Enron Employees Attempt to Adjust to Life Without Work

Five days after getting their layoff notices, former Enron employees gathered at a Houston bar Friday for what was billed as a "Pink Slip Party" to vent frustrations, mingle with potential employers and prove their entrepreneurial spirit wasn't dead.

"There are a lot of idle unemployed people here who come from very good MBA schools," said John Allario, who stood outside the packed sports bar selling for $10 white T-shirts carrying condescending slogans about his former employer.

"You've got to do what you've got to do," he said. "This should make a nice severance package."
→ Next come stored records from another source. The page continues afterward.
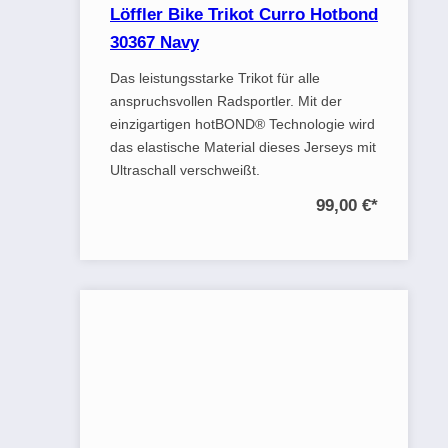
Löffler Bike Trikot Curro Hotbond
30367 Navy
Das leistungsstarke Trikot für alle
anspruchsvollen Radsportler. Mit der
einzigartigen hotBOND® Technologie wird
das elastische Material dieses Jerseys mit
Ultraschall verschweißt.
99,00 €
*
Allario said his shirt effort was in response to losing tens of thousands of dollars in stock, his job and all its benefits when he was laid off Monday.

Just months ago, Enron was the country's seventh biggest in revenue. But investors and traders alike evaporated amid revelations of questionable partnerships that helped kept billions of dollars in debt off its books and the company's acknowledgment that it overstated profits for four years.
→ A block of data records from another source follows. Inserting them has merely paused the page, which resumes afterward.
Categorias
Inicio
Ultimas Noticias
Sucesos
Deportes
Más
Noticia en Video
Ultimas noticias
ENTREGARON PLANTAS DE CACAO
Enron filed for Chapter 11 bankruptcy protection Sunday in New York then laid off 4,000 of its 7,500 employees in Houston the following day. More layoffs came Friday.

"It's like a car crash," said 27-year-old Richard Britton, who talked with numerous recruiters and potential employers at Friday's gathering. "You don't want to look but you can't help it."
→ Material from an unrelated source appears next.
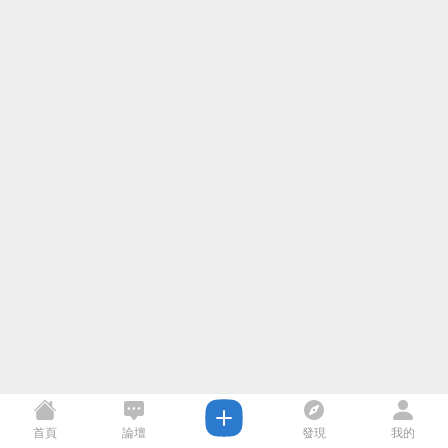
首頁
論壇
發現
我的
"What was unique about Enron is even in the throes of bankruptcy we felt like we were the New York Yankees and that we can still win in the ninth inning," Allario said.

"There was this 'not until the last out are we out' and even when the last out came and we went into bankruptcy ... the same attitude pervaded the company and the people stayed there and said we are going to win this game," he added. "There is a strength in the culture. There's nothing you can throw at me that I can't do."

Britton said that attitude he experienced with his former colleagues at Enron is what's giving him strength to move forward.

"It's a shock to all of us really," he said. "This was a place where I thought I could hang my hat and stay a while. But you can't dwell on it and be sad about it. You have to move on, because we've all got bills to pay."

Bills are among Wendy Hiatt's biggest concerns after going from making $70,000 a year to nothing since Monday.

The 35-year-old already has made plans to move out of her condo and stay with her sister to conserve money.

Shane Lakho, 47, is in a similar position. She's turning off her television cable, canceling her pest control and trying to figure out how she's going to recover from losing more than $200,000 she had in Enron stock and her retirement plan she had built in 15 years at Enron.

"I've never had to look for a job," she said. "I'm looking at sample resumes and I think I need to work on mine."

Hector Ruiz is among a group of former Enron employees who developed a Web site to help former workers find job opportunities and network with each other and potential employers.

Friday's party and other such gatherings will continue to be advertised there, he said.

"That's what this is all about," he said. "It's to help ourselves and help others find jobs. We've got nothing else to do and you can't sit at home and watch (Jerry) Springer all day."